■ Exercise data
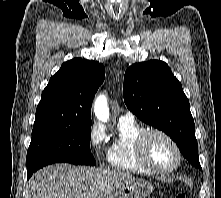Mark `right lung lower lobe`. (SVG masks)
Masks as SVG:
<instances>
[{"mask_svg":"<svg viewBox=\"0 0 221 198\" xmlns=\"http://www.w3.org/2000/svg\"><path fill=\"white\" fill-rule=\"evenodd\" d=\"M31 176H32V174H31V175H30V174H29V175L27 174L28 179H29Z\"/></svg>","mask_w":221,"mask_h":198,"instance_id":"obj_1","label":"right lung lower lobe"}]
</instances>
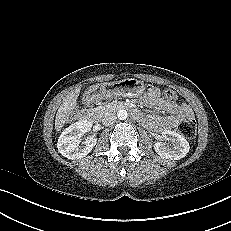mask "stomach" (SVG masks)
<instances>
[{
    "label": "stomach",
    "mask_w": 231,
    "mask_h": 231,
    "mask_svg": "<svg viewBox=\"0 0 231 231\" xmlns=\"http://www.w3.org/2000/svg\"><path fill=\"white\" fill-rule=\"evenodd\" d=\"M146 86L143 82L128 78L117 82H112L109 86V92L121 96H141L145 92Z\"/></svg>",
    "instance_id": "obj_1"
}]
</instances>
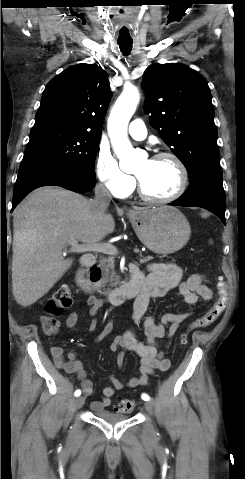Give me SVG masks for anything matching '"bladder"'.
Masks as SVG:
<instances>
[{
    "mask_svg": "<svg viewBox=\"0 0 245 479\" xmlns=\"http://www.w3.org/2000/svg\"><path fill=\"white\" fill-rule=\"evenodd\" d=\"M95 416L97 418L112 421V422H120V421H124V420L129 418V415L114 413V412H110V411L99 412Z\"/></svg>",
    "mask_w": 245,
    "mask_h": 479,
    "instance_id": "31cf9c89",
    "label": "bladder"
}]
</instances>
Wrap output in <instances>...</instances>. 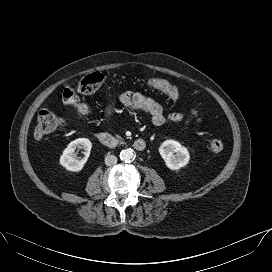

■ About this exercise
Extract only the lines from the line containing "Give me SVG" through the final line of the listing above, unchanged; pictures stay out of the copy.

■ Answer for this exercise
Give me SVG masks for anything matching '"bladder"'.
Masks as SVG:
<instances>
[{
    "mask_svg": "<svg viewBox=\"0 0 245 479\" xmlns=\"http://www.w3.org/2000/svg\"><path fill=\"white\" fill-rule=\"evenodd\" d=\"M95 416L97 418L112 421V422H120V421H124V420L129 418V415L114 413V412H110V411L99 412Z\"/></svg>",
    "mask_w": 245,
    "mask_h": 479,
    "instance_id": "31cf9c89",
    "label": "bladder"
}]
</instances>
Wrap output in <instances>...</instances>. 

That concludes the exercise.